Altogether, this represents:

 

  • 76.2% of IBD patients with EMR overlap and structured clinical observations

  • 88% with diagnostic lab signal

  • 12.7% with unstructured note detail

 

IBD-patientsFigure 1: Multimodal overlap across 1.95M IBD patients in taXonomy (2016–2024).

 

This is research-grade, longitudinal, multimodal data—ready for targeted analysis. In a therapeutic area where data fragmentation has long limited signal clarity, HealthVerity taXonomy delivers curated depth at scale.

As autoimmune research pushes into new frontiers such as radiology-confirmed endpoints, adverse event detection and early cancer signals, taXonomy is expanding even further. With imaging integrations from partners like OneMedNet and Gradient, researchers can access real-world scans and reports that align directly with structured claims, lab, and EMR data.

Read the announcement on our OneMedNet imaging integration.

When clarity is the competitive advantage, curated data is the only way forward.

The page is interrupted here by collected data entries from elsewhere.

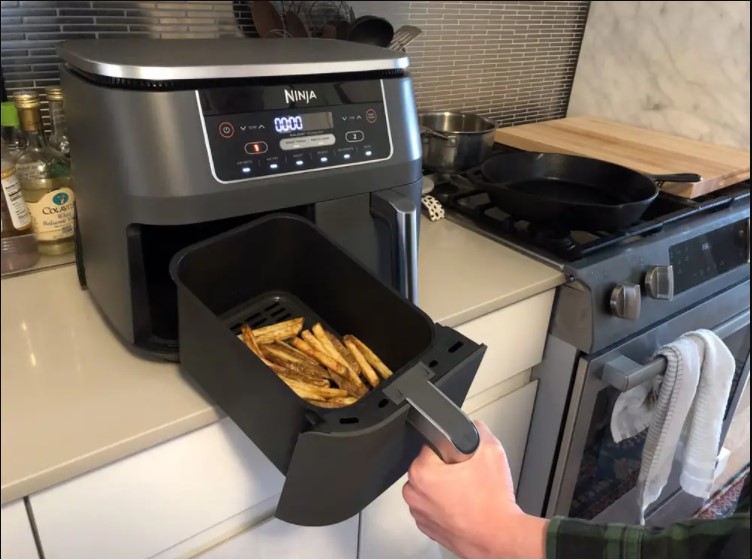 This screenshot has width=752, height=560. I want to click on air fryer basket, so click(x=247, y=401). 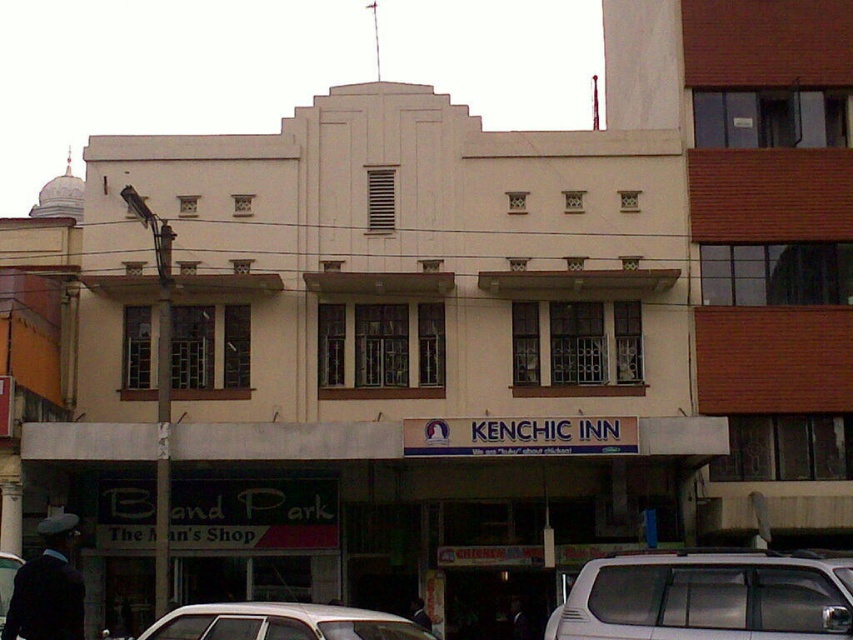 Can you confirm if white matte van at lower right is positioned to the left of white matte car at center?

Incorrect, white matte van at lower right is not on the left side of white matte car at center.

Locate an element on the screen. white matte van at lower right is located at coordinates (708, 596).

Based on the photo, is white matte van at lower right to the left of dark blue suit at lower left from the viewer's perspective?

No, white matte van at lower right is not to the left of dark blue suit at lower left.

Who is positioned more to the right, white matte van at lower right or dark blue suit at lower left?

white matte van at lower right

Locate an element on the screen. The image size is (853, 640). white matte van at lower right is located at coordinates (708, 596).

Identify the location of white matte van at lower right. (708, 596).

From the picture: Is white matte car at center below dark blue suit at lower left?

Indeed, white matte car at center is positioned under dark blue suit at lower left.

Between point (354, 611) and point (79, 632), which one is positioned behind?

The point (354, 611) is more distant.

The image size is (853, 640). Describe the element at coordinates (280, 621) in the screenshot. I see `white matte car at center` at that location.

Locate an element on the screen. The width and height of the screenshot is (853, 640). white matte car at center is located at coordinates (280, 621). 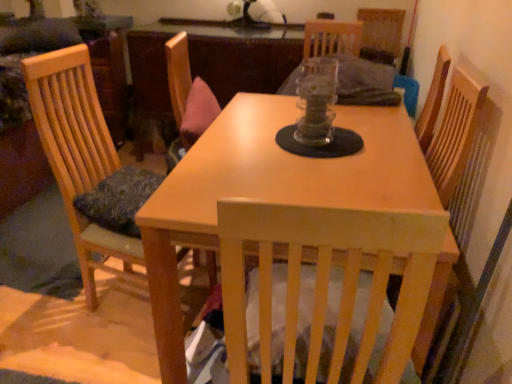 Locate an element on the screen. The height and width of the screenshot is (384, 512). wooden chair at left is located at coordinates (78, 152).

What do you see at coordinates (78, 152) in the screenshot? I see `wooden chair at left` at bounding box center [78, 152].

The height and width of the screenshot is (384, 512). What do you see at coordinates (269, 190) in the screenshot?
I see `light wood table at center` at bounding box center [269, 190].

What is the approximate height of light wood table at center?

It is 77.35 centimeters.

Identify the location of light wood table at center. (269, 190).

Locate an element on the screen. The height and width of the screenshot is (384, 512). wooden chair at left is located at coordinates [x=78, y=152].

Considering the positions of objects light wood table at center and wooden chair at left in the image provided, who is more to the right, light wood table at center or wooden chair at left?

light wood table at center is more to the right.

Considering the relative positions of light wood table at center and wooden chair at left in the image provided, is light wood table at center in front of wooden chair at left?

Yes, light wood table at center is closer to the viewer.

Between point (361, 167) and point (108, 157), which one is positioned behind?

The point (108, 157) is farther from the camera.

Consider the image. From the image's perspective, between light wood table at center and wooden chair at left, which one is located above?

wooden chair at left.

From a real-world perspective, is light wood table at center beneath wooden chair at left?

Yes, from a real-world perspective, light wood table at center is under wooden chair at left.

Looking at this image, which object is thinner, light wood table at center or wooden chair at left?

Thinner between the two is wooden chair at left.

From the picture: Between light wood table at center and wooden chair at left, which one has less height?

light wood table at center.

Considering the sizes of objects light wood table at center and wooden chair at left in the image provided, who is smaller, light wood table at center or wooden chair at left?

With smaller size is wooden chair at left.

Is light wood table at center outside of wooden chair at left?

light wood table at center is positioned outside wooden chair at left.

Is light wood table at center beside wooden chair at left?

No.

Is light wood table at center positioned with its back to wooden chair at left?

light wood table at center does not have its back to wooden chair at left.

How many degrees apart are the facing directions of light wood table at center and wooden chair at left?

170 degrees.

Measure the distance between light wood table at center and wooden chair at left.

light wood table at center is 24.11 inches from wooden chair at left.

This screenshot has height=384, width=512. I want to click on chair above the light wood table at center (from a real-world perspective), so click(x=78, y=152).

Visually, is wooden chair at left positioned to the left or to the right of light wood table at center?

Based on their positions, wooden chair at left is located to the left of light wood table at center.

Is wooden chair at left closer to the viewer compared to light wood table at center?

No, it is behind light wood table at center.

Does point (106, 230) appear closer or farther from the camera than point (197, 232)?

Point (106, 230) is positioned farther from the camera compared to point (197, 232).

From the image's perspective, relative to light wood table at center, is wooden chair at left above or below?

wooden chair at left is above light wood table at center.

From a real-world perspective, is wooden chair at left positioned over light wood table at center based on gravity?

Indeed, from a real-world perspective, wooden chair at left stands above light wood table at center.

Does wooden chair at left have a lesser width compared to light wood table at center?

Yes.

Considering the relative sizes of wooden chair at left and light wood table at center in the image provided, is wooden chair at left shorter than light wood table at center?

Incorrect, the height of wooden chair at left does not fall short of that of light wood table at center.

Does wooden chair at left have a smaller size compared to light wood table at center?

Yes.

Could light wood table at center be considered to be inside wooden chair at left?

No, light wood table at center is not surrounded by wooden chair at left.

Is there a large distance between wooden chair at left and light wood table at center?

No, wooden chair at left is not far from light wood table at center.

Is light wood table at center at the back of wooden chair at left?

wooden chair at left is not turned away from light wood table at center.

Locate an element on the screen. The height and width of the screenshot is (384, 512). chair behind the light wood table at center is located at coordinates coord(78,152).

In order to click on table located in front of the wooden chair at left in this screenshot , I will do `click(269, 190)`.

In order to click on table that appears on the right of wooden chair at left in this screenshot , I will do `click(269, 190)`. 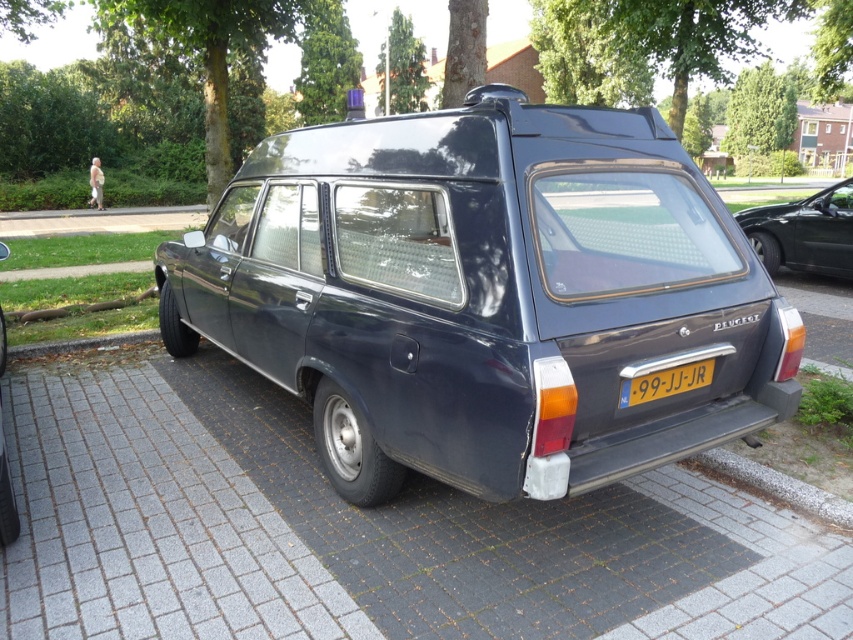 You are standing at the origin point of a coordinate system where the image is mapped. The origin is at the bottom left corner of the image. The coordinates are normalized between 0 and 1. You need to locate the matte black minivan at center. What are its coordinates?

The coordinates of the matte black minivan at center are at point (486,296).

You are a photographer trying to capture the matte black car at right and the yellow metallic license plate at center in a single frame. Since you want to emphasize the size difference between them, which object should you position closer to the camera to achieve this effect?

To emphasize the size difference between the matte black car at right and the yellow metallic license plate at center, you should position the matte black car at right closer to the camera since it is larger in size than the yellow metallic license plate at center. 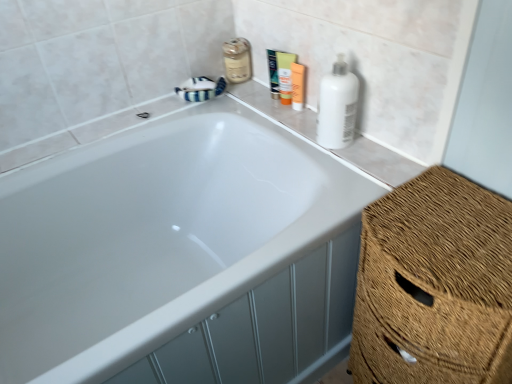 Question: Which direction should I rotate to look at green plastic tube at upper center, which is the 3th toiletry in right-to-left order?

Choices:
 (A) left
 (B) right

Answer: (B)

Question: Is green plastic tube at upper center, positioned as the first toiletry in left-to-right order, far away from matte glass mouthwash at upper center?

Choices:
 (A) no
 (B) yes

Answer: (A)

Question: Is green plastic tube at upper center, which is the 3th toiletry in right-to-left order, next to matte glass mouthwash at upper center and touching it?

Choices:
 (A) yes
 (B) no

Answer: (B)

Question: Is green plastic tube at upper center, which is the 3th toiletry in right-to-left order, to the right of matte glass mouthwash at upper center from the viewer's perspective?

Choices:
 (A) yes
 (B) no

Answer: (A)

Question: From the image's perspective, is green plastic tube at upper center, which is the 3th toiletry in right-to-left order, located beneath matte glass mouthwash at upper center?

Choices:
 (A) no
 (B) yes

Answer: (B)

Question: Considering the relative sizes of green plastic tube at upper center, positioned as the first toiletry in left-to-right order, and matte glass mouthwash at upper center in the image provided, is green plastic tube at upper center, positioned as the first toiletry in left-to-right order, bigger than matte glass mouthwash at upper center?

Choices:
 (A) no
 (B) yes

Answer: (A)

Question: Is green plastic tube at upper center, which is the 3th toiletry in right-to-left order, shorter than matte glass mouthwash at upper center?

Choices:
 (A) yes
 (B) no

Answer: (B)

Question: Is matte orange tube at upper center, positioned as the second toiletry in right-to-left order, not close to orange matte lotion at upper center, which is counted as the 1th toiletry, starting from the right?

Choices:
 (A) no
 (B) yes

Answer: (A)

Question: Can you confirm if matte orange tube at upper center, the second toiletry when ordered from left to right, is positioned to the right of orange matte lotion at upper center, which is the 3th toiletry in left-to-right order?

Choices:
 (A) yes
 (B) no

Answer: (B)

Question: Considering the relative sizes of matte orange tube at upper center, positioned as the second toiletry in right-to-left order, and orange matte lotion at upper center, which is counted as the 1th toiletry, starting from the right, in the image provided, is matte orange tube at upper center, positioned as the second toiletry in right-to-left order, wider than orange matte lotion at upper center, which is counted as the 1th toiletry, starting from the right,?

Choices:
 (A) no
 (B) yes

Answer: (B)

Question: Can you confirm if matte orange tube at upper center, positioned as the second toiletry in right-to-left order, is taller than orange matte lotion at upper center, which is counted as the 1th toiletry, starting from the right?

Choices:
 (A) yes
 (B) no

Answer: (A)

Question: From a real-world perspective, is matte orange tube at upper center, positioned as the second toiletry in right-to-left order, over orange matte lotion at upper center, which is counted as the 1th toiletry, starting from the right?

Choices:
 (A) no
 (B) yes

Answer: (B)

Question: Does matte orange tube at upper center, the second toiletry when ordered from left to right, lie behind orange matte lotion at upper center, which is counted as the 1th toiletry, starting from the right?

Choices:
 (A) no
 (B) yes

Answer: (B)

Question: From the image's perspective, is white glossy bathtub at upper center located beneath green plastic tube at upper center, which is the 3th toiletry in right-to-left order?

Choices:
 (A) no
 (B) yes

Answer: (B) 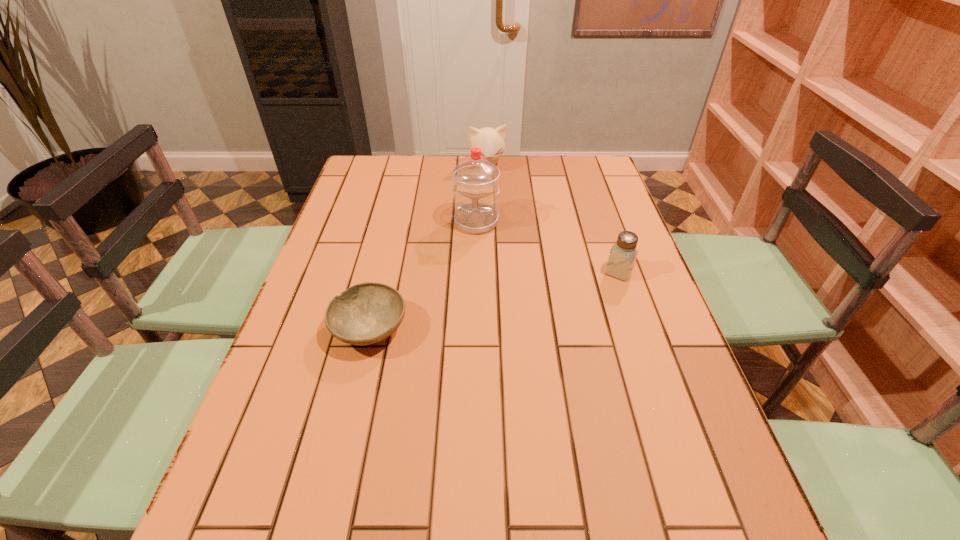 The image size is (960, 540). I want to click on the shortest object, so click(366, 313).

The height and width of the screenshot is (540, 960). Identify the location of the nearest object. (366, 313).

Image resolution: width=960 pixels, height=540 pixels. Identify the location of the third tallest object. (623, 254).

I want to click on the rightmost object, so click(x=623, y=254).

Find the location of a particular element. The image size is (960, 540). the second tallest object is located at coordinates (491, 141).

Locate an element on the screen. This screenshot has height=540, width=960. kitten is located at coordinates (491, 141).

Identify the location of water bottle. (475, 181).

Image resolution: width=960 pixels, height=540 pixels. Find the location of `the tallest object`. the tallest object is located at coordinates (475, 181).

Identify the location of free region located on the front of the nearest object. (335, 474).

Image resolution: width=960 pixels, height=540 pixels. I want to click on vacant space located on the left of the saltshaker, so click(559, 272). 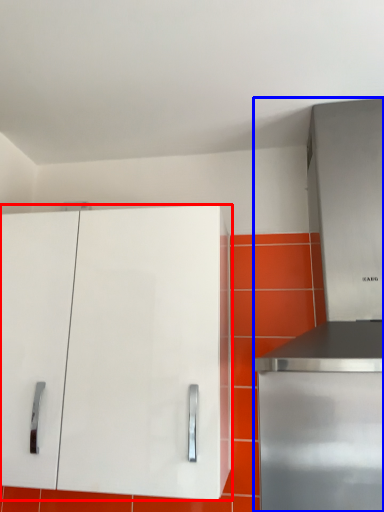 Question: Which point is closer to the camera, cabinetry (highlighted by a red box) or appliance (highlighted by a blue box)?

Choices:
 (A) cabinetry
 (B) appliance

Answer: (B) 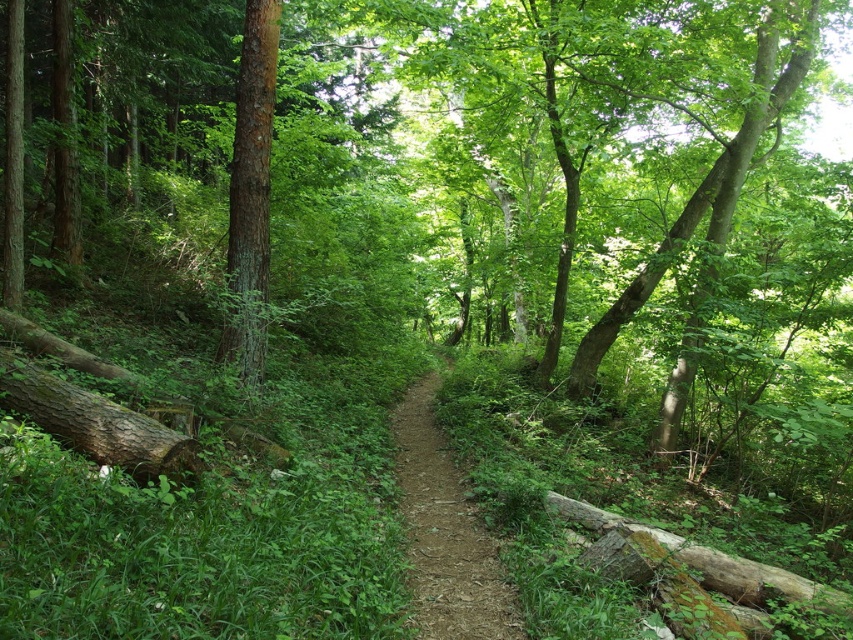 Question: Among these objects, which one is nearest to the camera?

Choices:
 (A) dirt path at center
 (B) smooth brown tree trunk at center-left

Answer: (A)

Question: Does dirt path at center appear on the right side of smooth brown tree trunk at center-left?

Choices:
 (A) no
 (B) yes

Answer: (B)

Question: Is dirt path at center wider than smooth brown tree trunk at center-left?

Choices:
 (A) yes
 (B) no

Answer: (A)

Question: Is dirt path at center bigger than smooth brown tree trunk at center-left?

Choices:
 (A) yes
 (B) no

Answer: (A) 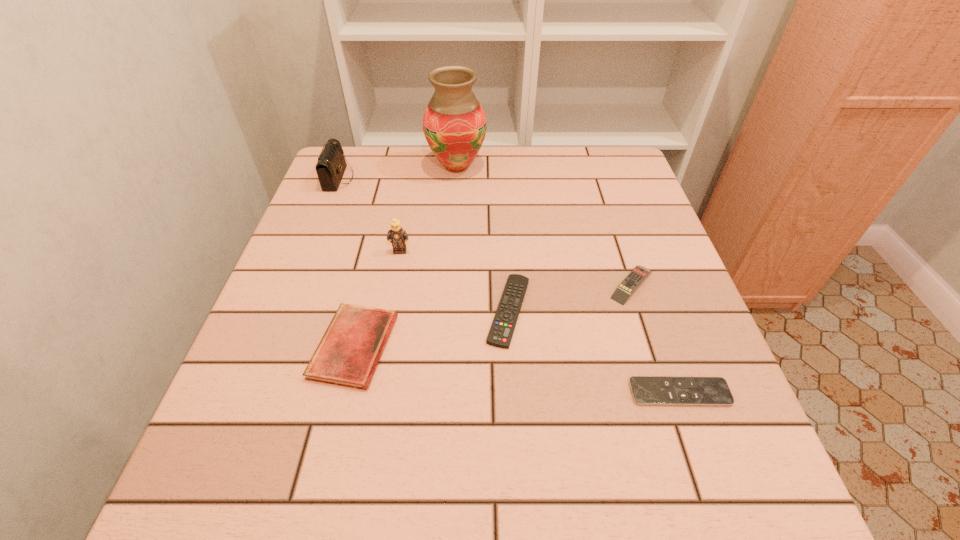 You are a GUI agent. You are given a task and a screenshot of the screen. Output one action in this format:
    pyautogui.click(x=<x>, y=<y>)
    Task: Click on the object located at the far left corner
    The image size is (960, 540).
    Given the screenshot: What is the action you would take?
    pyautogui.click(x=331, y=165)

You are a GUI agent. You are given a task and a screenshot of the screen. Output one action in this format:
    pyautogui.click(x=<x>, y=<y>)
    Task: Click on the vacant area at the far edge of the desktop
    Image resolution: width=960 pixels, height=540 pixels.
    Given the screenshot: What is the action you would take?
    pyautogui.click(x=490, y=186)

In the image, there is a desktop. Where is `vacant space at the near edge`? vacant space at the near edge is located at coordinates (429, 484).

The image size is (960, 540). Identify the location of vacant space at the left edge. (248, 359).

Where is `vacant space at the right edge of the desktop`? The width and height of the screenshot is (960, 540). vacant space at the right edge of the desktop is located at coordinates (674, 313).

At what (x,y) coordinates should I click in order to perform the action: click on vacant space at the far left corner of the desktop. Please return your answer as a coordinate pair (x, y). Looking at the image, I should click on (x=382, y=158).

Where is `vacant space at the far right corner of the desktop`? The height and width of the screenshot is (540, 960). vacant space at the far right corner of the desktop is located at coordinates (635, 180).

You are a GUI agent. You are given a task and a screenshot of the screen. Output one action in this format:
    pyautogui.click(x=<x>, y=<y>)
    Task: Click on the free space between the shortest object and the leftmost remote control
    The image size is (960, 540).
    Given the screenshot: What is the action you would take?
    pyautogui.click(x=594, y=352)

Image resolution: width=960 pixels, height=540 pixels. In order to click on vacant region between the diary and the tallest remote control in this screenshot , I will do `click(493, 315)`.

The width and height of the screenshot is (960, 540). Identify the location of vacant area between the fifth nearest object and the tallest remote control. (516, 268).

(This concludes our three-part series on HealthVerity taXonomy. We encourage you to apply these insights to your real-world data strategy.)

References:

  1. IRE Journals. (2023). Addressing Data Fragmentation in Life Sciences: Developing Unified Portals for Improved Research Outcomes.
    https://www.irejournals.com/formatedpaper/1706397.pdf
  2. Sherman, R.E., Anderson, S.A., Dal Pan, G.J., et al. (2016). Real-World Evidence — What Is It and What Can It Tell Us? New England Journal of Medicine, 375(23), 2293-2297.
    https://www.nejm.org/doi/full/10.1056/NEJMsb1609216
  3. Berger, M.L., Sox, H., Willke, R.J., et al. (2017). Good Practices for Real-World Data Studies of Treatment and Comparative Effectiveness: Recommendations From the Joint ISPOR-ISPE Task Force. Pharmacoepidemiology and Drug Safety, 26(9), 1033–1039.
    https://onlinelibrary.wiley.com/doi/full/10.1002/pds.4297
  4. Dwyer-Lindgren, L., et al. (2023). Perceptions of Data Set Experts on Important Characteristics of Artificial Intelligence Data Sets: A Qualitative Study. JAMA Network Open.